The information had also been shared among numerous law enforcement agencies in advance of the bulletin's circulation. The jihadi posting came within two weeks after an attempted car bombing in Times Square. The man charged in the case, Faisal Shahzad, has alleged link to Islamic fundamentalists overseas.
So far, no evidence of any "suspicious bag" campaign has been found in either Washington or New York.
In New York, there was a spike in calls to police about suspicious packages in the immediate aftermath of the May 1 Times Square bombing attempt, law enforcement officials said. During the week right after the failed attack there were 140 calls a day to the New York City Police Department of suspicious packages, compared with 90 per day in the week prior to the attack.
The NYPD Bomb Squad was called out in force to investigate several items, including a cooler, a pizza box and a car with propane tanks in its back seat. Each incident, however, was unrelated to the others, and showed no signs of being part of an organized campaign, officials said.
Authorities told ABC that they were familiar with the tactic of sowing fear with suspicious bags, and there were telltale signs that could help them establish whether such a campaign was underway. Anarchists have used the tactic in the U.S. with some success, at venues such as the 2000 Philadelphia Republican Convention, where hoax bomb knapsacks including some with messages were left at or near the convention.

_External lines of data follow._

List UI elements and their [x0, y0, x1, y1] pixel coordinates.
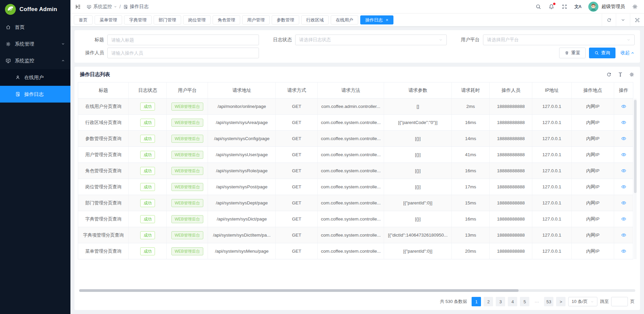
page-button[interactable]: 53 — [544, 297, 553, 306]
log-status-select[interactable]: 请选择日志状态 — [295, 35, 447, 45]
breadcrumb-section[interactable]: 系统监控 — [87, 4, 117, 10]
sidebar-item-operation-log[interactable]: 操作日志 — [0, 86, 70, 103]
view-detail-button[interactable] — [621, 216, 627, 222]
refresh-icon[interactable] — [602, 14, 616, 26]
page-button[interactable]: 3 — [496, 297, 505, 306]
tab[interactable]: 用户管理 — [242, 15, 270, 24]
column-header: IP地址 — [532, 82, 572, 99]
search-icon[interactable] — [535, 4, 541, 10]
cell-duration: 15ms — [452, 195, 490, 211]
username: 超级管理员 — [601, 4, 625, 10]
table-row[interactable]: 部门管理分页查询 成功 WEB管理后台 /api/system/sysDept/… — [78, 195, 633, 211]
table-empty-space — [74, 259, 640, 289]
table-row[interactable]: 用户管理分页查询 成功 WEB管理后台 /api/system/sysUser/… — [78, 147, 633, 163]
cell-log-status: 成功 — [129, 179, 167, 195]
view-detail-button[interactable] — [621, 248, 627, 254]
table-row[interactable]: 行政区域分页查询 成功 WEB管理后台 /api/system/sysArea/… — [78, 115, 633, 131]
cell-ip: 127.0.0.1 — [532, 115, 572, 131]
tab[interactable]: 在线用户 — [331, 15, 358, 24]
tab[interactable]: 角色管理 — [213, 15, 240, 24]
tab[interactable]: 岗位管理 — [183, 15, 211, 24]
view-detail-button[interactable] — [621, 232, 627, 238]
logo-text: Coffee Admin — [19, 6, 57, 13]
page-size-value: 10 条/页 — [572, 299, 588, 305]
user-menu[interactable]: 超级管理员 — [588, 2, 625, 12]
search-button[interactable]: 查询 — [589, 48, 615, 58]
tab[interactable]: 行政区域 — [301, 15, 329, 24]
tab[interactable]: 字典管理 — [124, 15, 152, 24]
tab[interactable]: 菜单管理 — [95, 15, 122, 24]
horizontal-scrollbar[interactable] — [79, 289, 635, 292]
cell-location: 内网IP — [572, 147, 614, 163]
title-input[interactable] — [107, 35, 259, 45]
jump-page-input[interactable] — [611, 297, 628, 306]
operator-input[interactable] — [107, 48, 259, 58]
vertical-scrollbar[interactable] — [634, 99, 637, 259]
tabbar: 首页 菜单管理 字典管理 部门管理 — [70, 13, 644, 26]
status-badge: 成功 — [140, 167, 155, 175]
next-page-button[interactable]: > — [556, 297, 566, 306]
menu-fold-icon[interactable] — [75, 4, 81, 10]
sidebar-item-home[interactable]: 首页 — [0, 19, 70, 36]
table-row[interactable]: 字典管理分页查询 成功 WEB管理后台 /api/system/sysDict/… — [78, 211, 633, 227]
cell-ip: 127.0.0.1 — [532, 163, 572, 179]
table-row[interactable]: 岗位管理分页查询 成功 WEB管理后台 /api/system/sysPost/… — [78, 179, 633, 195]
close-icon[interactable]: × — [386, 18, 388, 22]
avatar — [588, 2, 598, 12]
density-icon[interactable] — [618, 72, 623, 77]
cell-request-url: /api/system/sysRole/page — [208, 163, 276, 179]
tab[interactable]: 操作日志 × — [360, 15, 393, 24]
cell-operator: 18888888888 — [490, 179, 532, 195]
sidebar-item-system-monitor[interactable]: 系统监控 — [0, 52, 70, 69]
fullscreen-icon[interactable] — [561, 4, 568, 10]
tab[interactable]: 首页 — [74, 15, 93, 24]
table-row[interactable]: 参数管理分页查询 成功 WEB管理后台 /api/system/sysConfi… — [78, 131, 633, 147]
cell-operator: 18888888888 — [490, 131, 532, 147]
reset-button[interactable]: 重置 — [559, 48, 586, 58]
search-label: 查询 — [601, 50, 610, 56]
page-size-select[interactable]: 10 条/页 — [568, 297, 597, 306]
log-list-card: 操作日志列表 — [74, 67, 640, 310]
column-settings-icon[interactable] — [629, 72, 635, 77]
cell-operator: 18888888888 — [490, 243, 532, 259]
view-detail-button[interactable] — [621, 168, 627, 174]
horizontal-scrollbar-thumb[interactable] — [79, 289, 519, 292]
field-title: 标题 — [80, 35, 259, 45]
user-platform-select[interactable]: 请选择用户平台 — [483, 35, 635, 45]
view-detail-button[interactable] — [621, 104, 627, 109]
sidebar-item-system-management[interactable]: 系统管理 — [0, 36, 70, 52]
page-button[interactable]: ··· — [532, 297, 541, 306]
page-button[interactable]: 5 — [520, 297, 529, 306]
table-row[interactable]: 字典项管理分页查询 成功 WEB管理后台 /api/system/sysDict… — [78, 227, 633, 243]
table-toolbar — [606, 72, 635, 77]
table-row[interactable]: 菜单管理分页查询 成功 WEB管理后台 /api/system/sysMenu/… — [78, 243, 633, 259]
cell-request-method: GET — [276, 131, 318, 147]
chevron-down-icon[interactable] — [616, 14, 630, 26]
translate-icon[interactable]: 文A — [575, 4, 581, 10]
view-detail-button[interactable] — [621, 184, 627, 190]
breadcrumb-current: 操作日志 — [123, 4, 149, 10]
view-detail-button[interactable] — [621, 136, 627, 141]
eye-icon — [621, 248, 627, 254]
bell-icon[interactable] — [548, 4, 554, 10]
cell-actions — [614, 243, 633, 259]
settings-gear-icon[interactable] — [632, 4, 638, 10]
collapse-filters-link[interactable]: 收起 — [621, 50, 635, 56]
vertical-scrollbar-thumb[interactable] — [634, 100, 637, 193]
page-button[interactable]: 2 — [484, 297, 493, 306]
page-button[interactable]: 4 — [508, 297, 517, 306]
cell-handler: com.coffee.admin.controller... — [318, 99, 384, 115]
tab[interactable]: 参数管理 — [272, 15, 299, 24]
view-detail-button[interactable] — [621, 152, 627, 158]
tab[interactable]: 部门管理 — [154, 15, 181, 24]
table-row[interactable]: 角色管理分页查询 成功 WEB管理后台 /api/system/sysRole/… — [78, 163, 633, 179]
maximize-icon[interactable] — [630, 14, 644, 26]
refresh-icon[interactable] — [606, 72, 612, 77]
page-button[interactable]: 1 — [472, 297, 481, 306]
app-logo[interactable]: Coffee Admin — [0, 0, 70, 19]
view-detail-button[interactable] — [621, 200, 627, 206]
view-detail-button[interactable] — [621, 120, 627, 125]
sidebar-item-online-users[interactable]: 在线用户 — [0, 69, 70, 86]
eye-icon — [621, 136, 627, 141]
table-row[interactable]: 在线用户分页查询 成功 WEB管理后台 /api/monitor/online/… — [78, 99, 633, 115]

The threat of another such campaign was also investigated prior to the Republican Convention in New York in 2004 and authorities trained for a variety of potential responses.
The FBI's Washington Field Office included the information on the jihadi posting in what has become an annual event -- the circulation of a report reminding authorities that "Summer Tourist Season Increases the Potential for Terrorist Threats."

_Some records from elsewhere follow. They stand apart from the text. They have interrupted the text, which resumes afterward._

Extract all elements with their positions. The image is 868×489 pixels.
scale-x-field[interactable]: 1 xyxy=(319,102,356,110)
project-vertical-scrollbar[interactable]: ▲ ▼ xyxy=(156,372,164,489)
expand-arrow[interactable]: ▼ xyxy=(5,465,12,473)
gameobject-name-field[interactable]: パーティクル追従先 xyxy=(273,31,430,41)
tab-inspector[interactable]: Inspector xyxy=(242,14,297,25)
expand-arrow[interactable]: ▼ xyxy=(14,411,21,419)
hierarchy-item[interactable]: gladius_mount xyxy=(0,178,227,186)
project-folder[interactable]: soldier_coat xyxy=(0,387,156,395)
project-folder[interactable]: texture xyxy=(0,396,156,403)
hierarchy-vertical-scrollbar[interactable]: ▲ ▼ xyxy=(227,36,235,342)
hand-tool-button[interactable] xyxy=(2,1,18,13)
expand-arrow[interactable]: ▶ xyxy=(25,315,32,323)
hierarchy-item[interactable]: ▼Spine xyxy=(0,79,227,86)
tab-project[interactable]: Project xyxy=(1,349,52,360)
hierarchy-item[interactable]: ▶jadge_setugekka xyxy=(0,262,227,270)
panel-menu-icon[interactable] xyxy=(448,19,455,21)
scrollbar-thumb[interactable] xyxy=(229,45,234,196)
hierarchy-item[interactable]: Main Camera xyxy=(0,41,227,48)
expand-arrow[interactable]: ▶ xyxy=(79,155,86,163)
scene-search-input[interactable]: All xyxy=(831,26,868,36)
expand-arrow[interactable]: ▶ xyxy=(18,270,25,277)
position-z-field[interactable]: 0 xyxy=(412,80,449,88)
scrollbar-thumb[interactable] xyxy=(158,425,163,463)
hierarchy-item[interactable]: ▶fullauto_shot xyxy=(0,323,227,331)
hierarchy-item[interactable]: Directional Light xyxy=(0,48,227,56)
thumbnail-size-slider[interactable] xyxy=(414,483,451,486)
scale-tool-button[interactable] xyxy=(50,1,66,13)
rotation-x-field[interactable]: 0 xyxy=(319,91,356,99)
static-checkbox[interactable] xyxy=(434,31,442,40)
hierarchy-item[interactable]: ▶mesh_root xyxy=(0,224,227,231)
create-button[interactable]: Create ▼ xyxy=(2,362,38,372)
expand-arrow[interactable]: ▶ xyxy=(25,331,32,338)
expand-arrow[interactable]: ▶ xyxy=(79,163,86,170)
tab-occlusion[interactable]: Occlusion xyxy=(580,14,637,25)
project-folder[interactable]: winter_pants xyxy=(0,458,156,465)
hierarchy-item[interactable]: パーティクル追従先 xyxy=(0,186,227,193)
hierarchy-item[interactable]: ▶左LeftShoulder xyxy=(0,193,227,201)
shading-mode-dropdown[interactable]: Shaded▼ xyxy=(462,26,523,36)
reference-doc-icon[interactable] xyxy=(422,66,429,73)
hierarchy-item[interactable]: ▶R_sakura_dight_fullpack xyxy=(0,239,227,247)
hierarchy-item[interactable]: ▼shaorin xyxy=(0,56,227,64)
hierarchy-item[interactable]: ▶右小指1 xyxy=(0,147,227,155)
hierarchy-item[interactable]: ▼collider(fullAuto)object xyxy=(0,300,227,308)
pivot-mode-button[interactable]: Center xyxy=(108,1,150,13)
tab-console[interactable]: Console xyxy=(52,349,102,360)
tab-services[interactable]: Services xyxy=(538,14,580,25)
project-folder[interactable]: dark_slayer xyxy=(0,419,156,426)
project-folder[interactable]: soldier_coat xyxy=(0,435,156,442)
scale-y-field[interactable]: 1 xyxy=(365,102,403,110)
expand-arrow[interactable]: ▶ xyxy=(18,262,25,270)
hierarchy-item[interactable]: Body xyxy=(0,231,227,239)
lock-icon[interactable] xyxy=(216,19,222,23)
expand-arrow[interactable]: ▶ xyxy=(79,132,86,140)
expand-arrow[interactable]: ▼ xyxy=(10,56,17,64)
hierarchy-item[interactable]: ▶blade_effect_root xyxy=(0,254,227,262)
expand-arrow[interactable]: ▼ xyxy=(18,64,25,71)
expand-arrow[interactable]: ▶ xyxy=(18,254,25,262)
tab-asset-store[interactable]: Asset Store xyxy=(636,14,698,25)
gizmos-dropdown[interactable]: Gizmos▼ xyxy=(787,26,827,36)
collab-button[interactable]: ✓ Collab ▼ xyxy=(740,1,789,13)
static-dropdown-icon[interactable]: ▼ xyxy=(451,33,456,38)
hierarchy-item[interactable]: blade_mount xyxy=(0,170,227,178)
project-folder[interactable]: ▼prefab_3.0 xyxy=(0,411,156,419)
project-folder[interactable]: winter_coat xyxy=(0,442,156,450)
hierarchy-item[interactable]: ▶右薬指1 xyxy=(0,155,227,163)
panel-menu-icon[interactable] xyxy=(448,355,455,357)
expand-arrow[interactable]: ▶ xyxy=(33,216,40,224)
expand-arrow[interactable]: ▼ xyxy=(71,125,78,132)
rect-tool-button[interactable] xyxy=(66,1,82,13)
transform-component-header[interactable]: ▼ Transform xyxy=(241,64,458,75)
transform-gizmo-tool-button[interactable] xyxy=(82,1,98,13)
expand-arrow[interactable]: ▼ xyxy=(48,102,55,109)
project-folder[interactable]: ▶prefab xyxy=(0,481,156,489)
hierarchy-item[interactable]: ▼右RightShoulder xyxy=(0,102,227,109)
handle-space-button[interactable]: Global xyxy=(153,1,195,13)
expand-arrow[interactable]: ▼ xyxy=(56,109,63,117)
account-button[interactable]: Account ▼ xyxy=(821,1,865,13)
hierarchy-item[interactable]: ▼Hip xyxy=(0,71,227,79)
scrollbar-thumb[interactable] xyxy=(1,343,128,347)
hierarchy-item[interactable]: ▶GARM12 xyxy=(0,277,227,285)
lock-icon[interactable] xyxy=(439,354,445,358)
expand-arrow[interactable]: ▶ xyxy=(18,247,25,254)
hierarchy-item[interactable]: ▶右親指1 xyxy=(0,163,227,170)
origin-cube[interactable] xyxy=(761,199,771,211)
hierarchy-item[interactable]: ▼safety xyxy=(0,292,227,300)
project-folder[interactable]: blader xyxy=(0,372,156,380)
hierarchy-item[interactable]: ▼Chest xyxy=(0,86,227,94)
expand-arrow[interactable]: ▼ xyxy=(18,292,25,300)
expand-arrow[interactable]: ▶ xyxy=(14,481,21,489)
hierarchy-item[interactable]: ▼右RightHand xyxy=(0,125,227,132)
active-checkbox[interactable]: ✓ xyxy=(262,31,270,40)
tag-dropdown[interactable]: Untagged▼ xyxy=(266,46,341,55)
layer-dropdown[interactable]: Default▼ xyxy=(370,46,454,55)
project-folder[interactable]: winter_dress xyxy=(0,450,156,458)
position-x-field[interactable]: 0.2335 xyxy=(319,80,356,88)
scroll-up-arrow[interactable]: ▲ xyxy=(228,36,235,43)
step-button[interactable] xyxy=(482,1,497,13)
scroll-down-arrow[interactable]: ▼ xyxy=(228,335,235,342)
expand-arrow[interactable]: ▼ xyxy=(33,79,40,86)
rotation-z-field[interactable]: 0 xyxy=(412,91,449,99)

"Washington DC and the National Capital Region (NCR) remain primary targets for Extremists, particularly during the summer tourist season, " this year's report states. The possibility of a suspicious bag campaign was at the top of a list of "indicators to assist in detecting potential terrorist activity."
The FBI's Washington Field Office declined to discuss the issues raised in the "Situational Information Report.
The FBI in New York, meanwhile, said it provides situational awareness training specifically geared towards helping patrol officers and others to determine when an bag or other object might be suspicious.
Said Special Agent Richard Kolko, spokesman for the FBI's New York Field Office, "Our Bomb Techs recently had a training class for FBI personnel from New York and several other field offices to educate them on how to identify suspicious packages, or routine items in order to help recognize what may or may not be potentially dangerous. This helps cut down on the calls for items that just don't warrant sending out the bomb squad and provides the agents on the street additional situational awareness as they go about their daily duties."
Kolko noted that this training class was not related to the Washington Field Office report or to the jihadi posting.